== Excerpted data ==
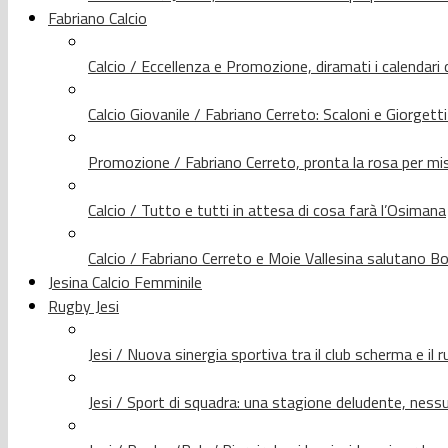
Fabriano Calcio
Calcio / Eccellenza e Promozione, diramati i calendari d
Calcio Giovanile / Fabriano Cerreto: Scaloni e Giorgetti
Promozione / Fabriano Cerreto, pronta la rosa per mis
Calcio / Tutto e tutti in attesa di cosa farà l’Osimana
Calcio / Fabriano Cerreto e Moie Vallesina salutano Bo
Jesina Calcio Femminile
Rugby Jesi
Jesi / Nuova sinergia sportiva tra il club scherma e il 
Jesi / Sport di squadra: una stagione deludente, nes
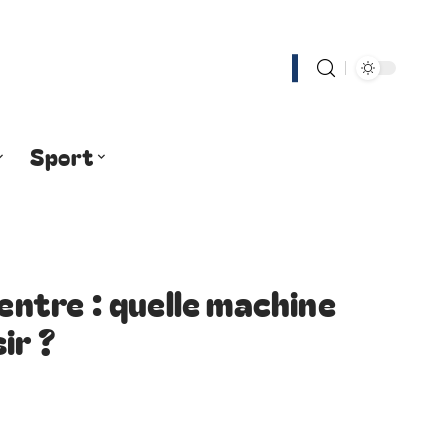
Sport
ventre : quelle machine
ir ?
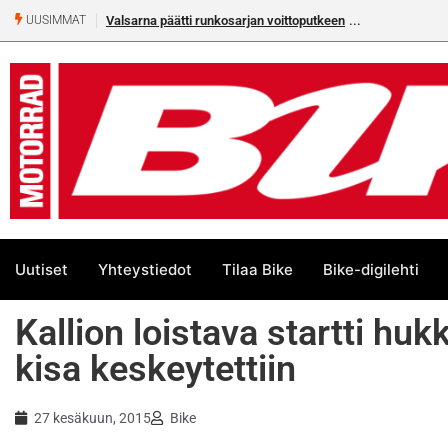
Valsarna päätti runkosarjan voittoputkeen
UUSIMMAT
Uutiset
Yhteystiedot
Tilaa Bike
Bike-digilehti
Kallion loistava startti h
kisa keskeytettiin
27 kesäkuun, 2015
Bike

== Directions ==
Retype all the records exactly and keep out every picture.

== Exercise solution ==
Fabriano Calcio
Calcio / Eccellenza e Promozione, diramati i calendari d
Calcio Giovanile / Fabriano Cerreto: Scaloni e Giorgetti
Promozione / Fabriano Cerreto, pronta la rosa per mis
Calcio / Tutto e tutti in attesa di cosa farà l’Osimana
Calcio / Fabriano Cerreto e Moie Vallesina salutano Bo
Jesina Calcio Femminile
Rugby Jesi
Jesi / Nuova sinergia sportiva tra il club scherma e il 
Jesi / Sport di squadra: una stagione deludente, nes
Sport
ventre : quelle machine
ir ?
Valsarna päätti runkosarjan voittoputkeen
UUSIMMAT
Uutiset
Yhteystiedot
Tilaa Bike
Bike-digilehti
Kallion loistava startti h
kisa keskeytettiin
27 kesäkuun, 2015
Bike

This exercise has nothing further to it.